### THE PROBLEM
Would you copy every record exactly as it stands and drop the pictures?

### WORKING DATA
=====

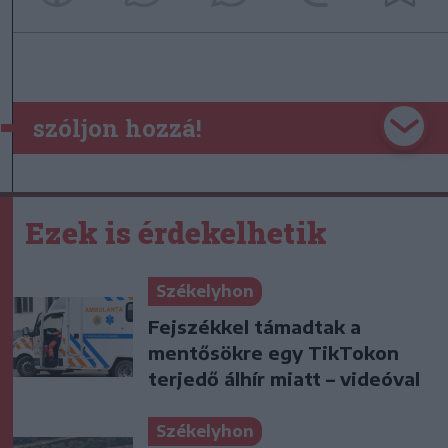
szóljon hozzá!
Ezek is érdekelhetik
Székelyhon
Fejszékkel támadtak a
mentősökre egy TikTokon
terjedő álhír miatt – videóval
Székelyhon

=====

### ANSWER BELOW
szóljon hozzá!
Ezek is érdekelhetik
Székelyhon
Fejszékkel támadtak a
mentősökre egy TikTokon
terjedő álhír miatt – videóval
Székelyhon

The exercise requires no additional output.